“Destrua o exército inimigo!!”. Esta era a frase estampada na embalagem de Commando, lançado para Commodore 64 em 1985. Certamente, esta não era a primeira vez que um game contava com uma proposta como esta, e nem seria a última. Mas o que há de estranho nisto? Talvez o fato de você sozinho ter de aniquilar um exército inteiro.
O nome do personagem que estrela no game mencionado já diz bastante sobre o que discutiremos neste especial. Super Joe, um soldado armado com uma submetralhadora com munição infinita, enfrenta seus oponentes dezenas de soldados simultaneamente, disparando para todos os lados e sem qualquer sinal de hesitação.
Certamente, Super Joe não é o único Super Joe do universo dos games. Antes e depois do lançamento do game citado, diversos outros títulos contavam com um estereótipo que foi utilizado exaustivamente na indústria do entretenimento eletrônico. Personagens fortes, armados até os dentes e prontos para acabar com a raça de qualquer um que cruzasse seu caminho.
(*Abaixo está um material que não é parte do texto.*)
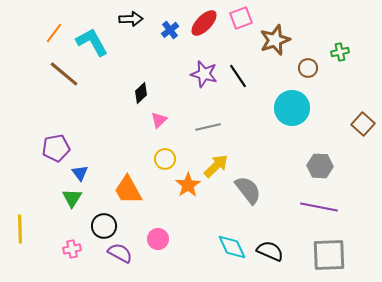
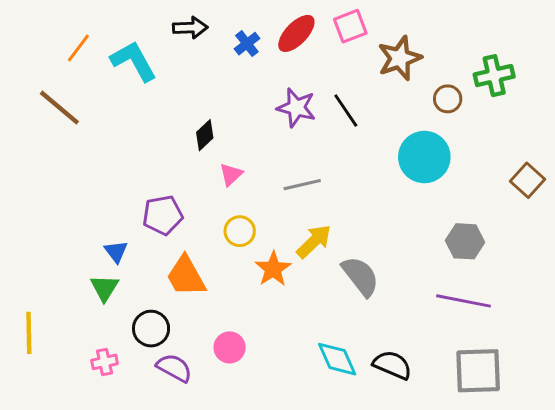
green cross: (340, 52) -> (494, 76), size x1.5
brown line: (64, 74) -> (59, 108), moved
purple pentagon: (56, 148) -> (163, 215), moved

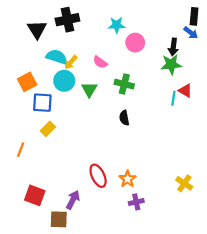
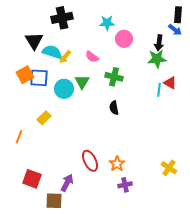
black triangle: (37, 29) -> (34, 41), moved
cyan circle: (64, 81) -> (64, 89), moved
blue square: (42, 103) -> (39, 78), moved

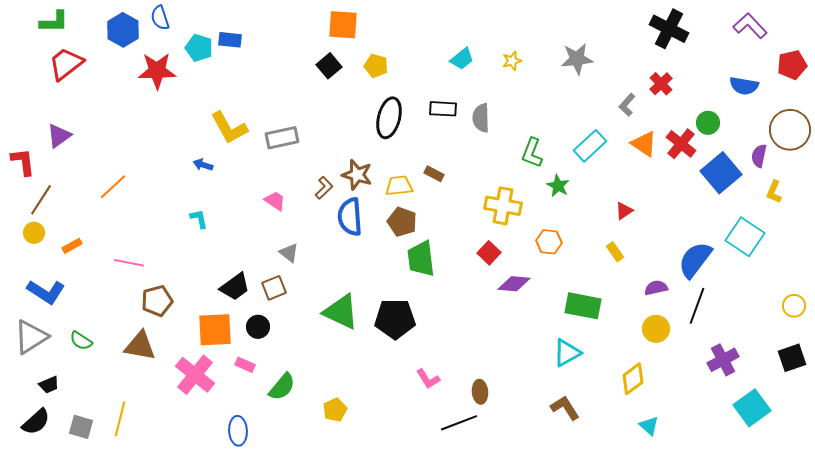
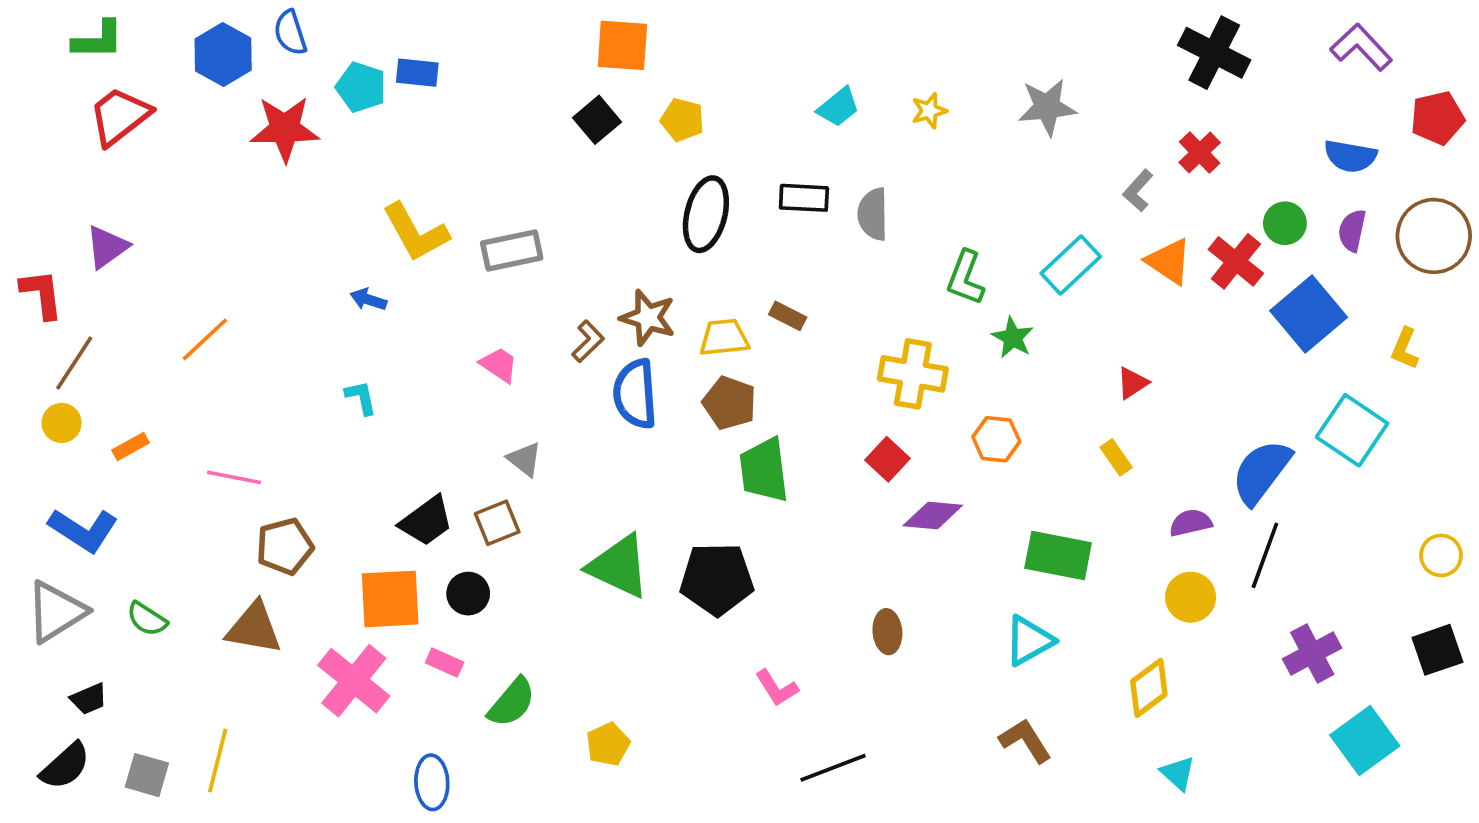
purple semicircle: (759, 156) -> (1352, 231), moved
brown ellipse: (480, 392) -> (887, 632), moved

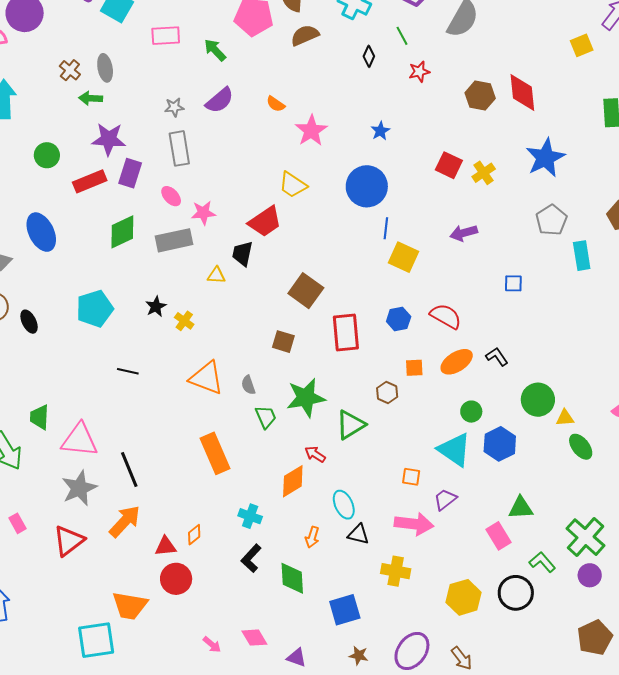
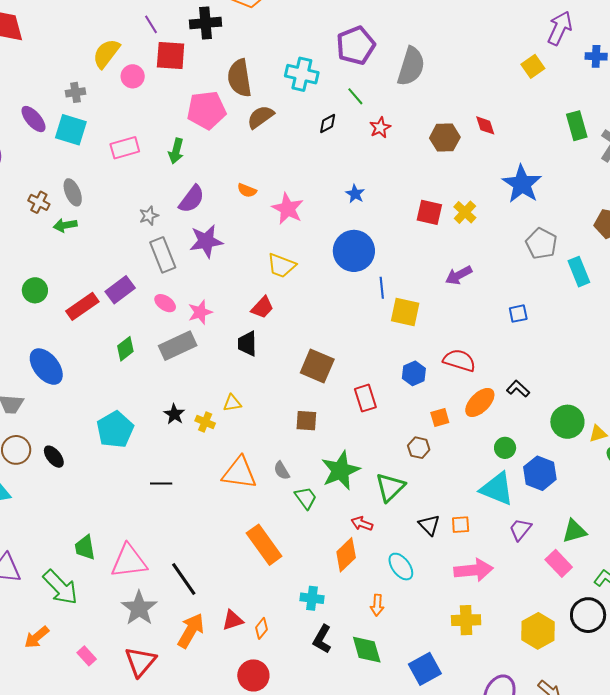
green arrow: (215, 50) -> (176, 151), turned -110
black diamond: (369, 56) -> (328, 124), turned 50
red diamond: (522, 93) -> (485, 125), size x0.6
purple star: (109, 139) -> (206, 241), moved
purple rectangle: (130, 173) -> (120, 290), turned 48
red trapezoid: (265, 222) -> (262, 307), size x0.7
green diamond: (122, 232) -> (125, 349), size x0.7
yellow triangle: (216, 275) -> (232, 403), moved
red rectangle: (346, 333) -> (365, 398), size x0.7
purple trapezoid: (445, 499) -> (520, 529), moved
black triangle: (358, 534) -> (429, 525), moved, turned 45
red triangle: (166, 546) -> (233, 620), moved

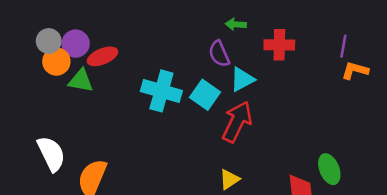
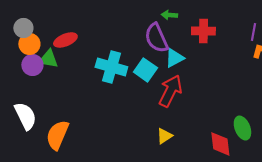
purple circle: (76, 44) -> (32, 65), moved
purple semicircle: (219, 54) -> (156, 38), size x1.4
Esta era a receita para um jogo com alto grau de imersão e diversão.
Mas, os tempos mudaram. Com o avanço da tecnologia, os games trouxeram conceitos mais elaborados, dispersando o foco a vários elementos distintos e não só a um único e quase invencível personagem. Contudo, esta transição não aconteceu do dia para a noite. Até hoje, ainda existem vestígios deste modelo que dominou os primórdios dos jogos eletrônicos. Vamos à “Queda do Estereótipo Rambo”.
Sozinho e contra todos
Bem, você deve estar se perguntando: quem é Rambo? (provavelmente jamais perguntaria algo relacionado à lenda John Rambo, mas utilizamos este exemplo para poder ilustrar melhor). O herói de guerra incorporado por Sylvester Stallone estrelou nos cinemas em Rambo: Programado para Matar em 1982, num filme que trazia uma espécie de retrato psicológico dos efeitos pós-guerra do Vietnam, tentando restaurar o ânimo sociedade estadunidense.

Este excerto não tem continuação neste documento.